- Your task -
In the entries that follow, find the line containing "ya no se medirá" and the line containing "Načítavam...", then retype exactly the lines from the first through the second, pictures excluded.

Records excerpted from a collection:
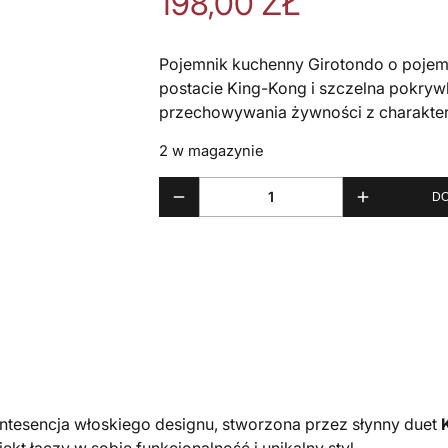
198,00
ZŁ
Pojemnik kuchenny Girotondo o pojemn
postacie King-Kong i szczelna pokrywk
przechowywania żywności z charakte
2 w magazynie
DO
ilość GIROTONDO pojemnik kuchenny; 
intesencja włoskiego designu, stworzona przez słynny duet
t łączy w sobie funkcjonalność i unikalny styl.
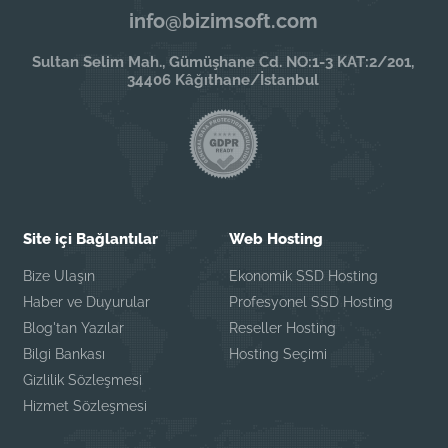
info@bizimsoft.com
Sultan Selim Mah., Gümüşhane Cd. NO:1-3 KAT:2/201,
34406 Kâğıthane/İstanbul
Site içi Bağlantılar
Web Hosting
Bize Ulaşın
Ekonomik SSD Hosting
Haber ve Duyurular
Profesyonel SSD Hosting
Blog'tan Yazılar
Reseller Hosting
Bilgi Bankası
Hosting Seçimi
Gizlilik Sözleşmesi
Hizmet Sözleşmesi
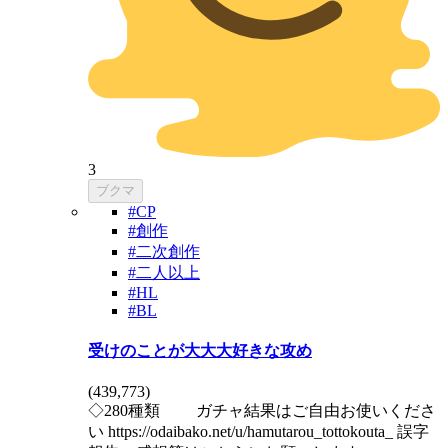
3
ブクマ
#CP
#創作
#二次創作
#二人以上
#HL
#BL
受けのことが大大大好きな攻め
(
439,773
)
◇280種類 ガチャ結果はご自由お使いくださ
い https://odaibako.net/u/hamutarou_tottokouta_ 誤字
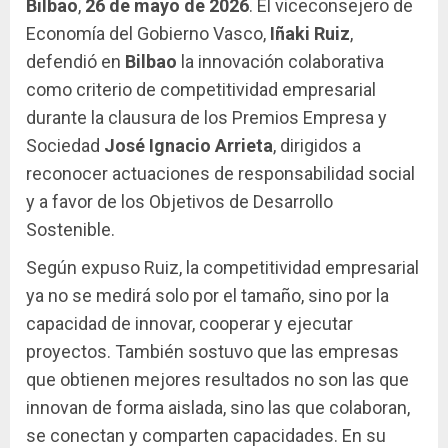
Bilbao
,
26 de mayo de 2026
. El viceconsejero de
Economía del Gobierno Vasco,
Iñaki Ruiz
,
defendió en
Bilbao
la innovación colaborativa
como criterio de competitividad empresarial
durante la clausura de los Premios Empresa y
Sociedad
José Ignacio Arrieta
, dirigidos a
reconocer actuaciones de responsabilidad social
y a favor de los Objetivos de Desarrollo
Sostenible.
Según expuso Ruiz, la competitividad empresarial
ya no se medirá solo por el tamaño, sino por la
capacidad de innovar, cooperar y ejecutar
proyectos. También sostuvo que las empresas
que obtienen mejores resultados no son las que
innovan de forma aislada, sino las que colaboran,
se conectan y comparten capacidades. En su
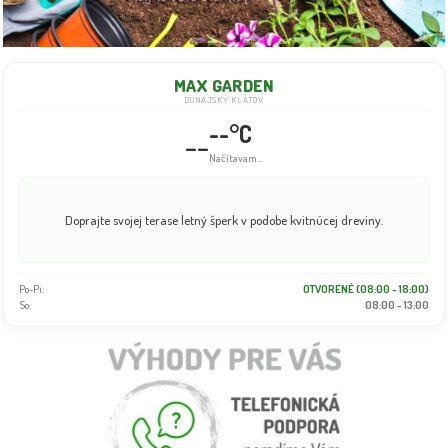
MAX GARDEN
DUNAJSKÝ KLÁTOV
--°C
--
Načítavam...
Sadíme aj v lete! Naše kontajnerové rastliny letné horúčavy bezpečne
zvládnu.
Po-Pi:
OTVORENÉ (08:00 - 18:00)
So:
08:00 - 13:00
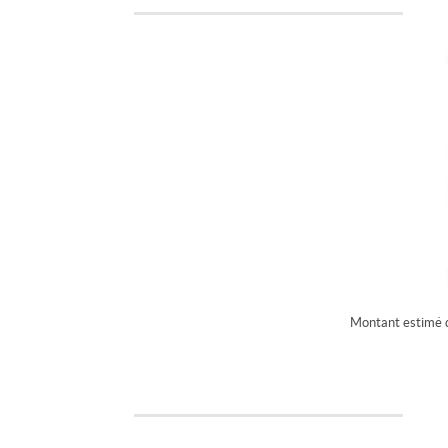
Montant estimé d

- Response box -
ya no se medirá solo por el tamaño, sino por la
capacidad de innovar, cooperar y ejecutar
proyectos. También sostuvo que las empresas
que obtienen mejores resultados no son las que
innovan de forma aislada, sino las que colaboran,
se conectan y comparten capacidades. En su
MAX GARDEN
DUNAJSKÝ KLÁTOV
--°C
--
Načítavam...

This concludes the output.